## TASK OBJECTIVE
Copy nothing but the lines from the line with "ήδη ο αντικαταστάτης" to the end of the records, retyped exactly. Pictures stay out.

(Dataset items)
= = = = =

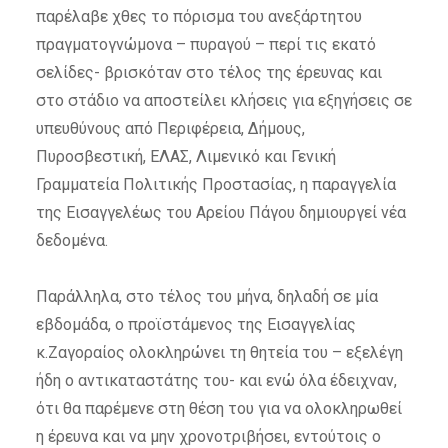
παρέλαβε χθες το πόρισμα του ανεξάρτητου
πραγματογνώμονα – πυραγού – περί τις εκατό
σελίδες- βρισκόταν στο τέλος της έρευνας και
στο στάδιο να αποστείλει κλήσεις για εξηγήσεις σε
υπευθύνους από Περιφέρεια, Δήμους,
Πυροσβεστική, ΕΛΑΣ, Λιμενικό και Γενική
Γραμματεία Πολιτικής Προστασίας, η παραγγελία
της Εισαγγελέως του Αρείου Πάγου δημιουργεί νέα
δεδομένα.
Παράλληλα, στο τέλος του μήνα, δηλαδή σε μία
εβδομάδα, ο προϊστάμενος της Εισαγγελίας
κ.Ζαγοραίος ολοκληρώνει τη θητεία του – εξελέγη
ήδη ο αντικαταστάτης του- και ενώ όλα έδειχναν,
ότι θα παρέμενε στη θέση του για να ολοκληρωθεί
η έρευνα και να μην χρονοτριβήσει, εντούτοις ο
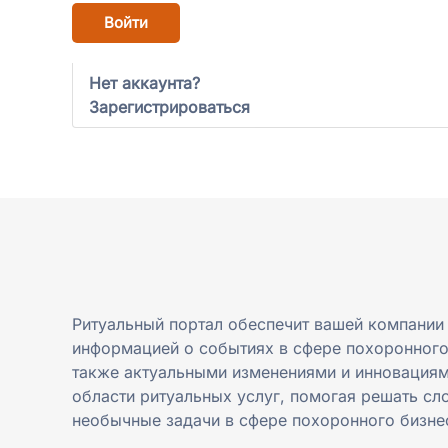
Войти
Нет аккаунта?
Зарегистрироваться
Ритуальный портал обеспечит вашей компании
информацией о событиях в сфере похоронного
также актуальными изменениями и инновациям
области ритуальных услуг, помогая решать сл
необычные задачи в сфере похоронного бизне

= = = = =

## SOLUTION TO THIS EXERCISE
ήδη ο αντικαταστάτης του- και ενώ όλα έδειχναν,
ότι θα παρέμενε στη θέση του για να ολοκληρωθεί
η έρευνα και να μην χρονοτριβήσει, εντούτοις ο
Войти
Нет аккаунта?
Зарегистрироваться
Ритуальный портал обеспечит вашей компании
информацией о событиях в сфере похоронного
также актуальными изменениями и инновациям
области ритуальных услуг, помогая решать сл
необычные задачи в сфере похоронного бизне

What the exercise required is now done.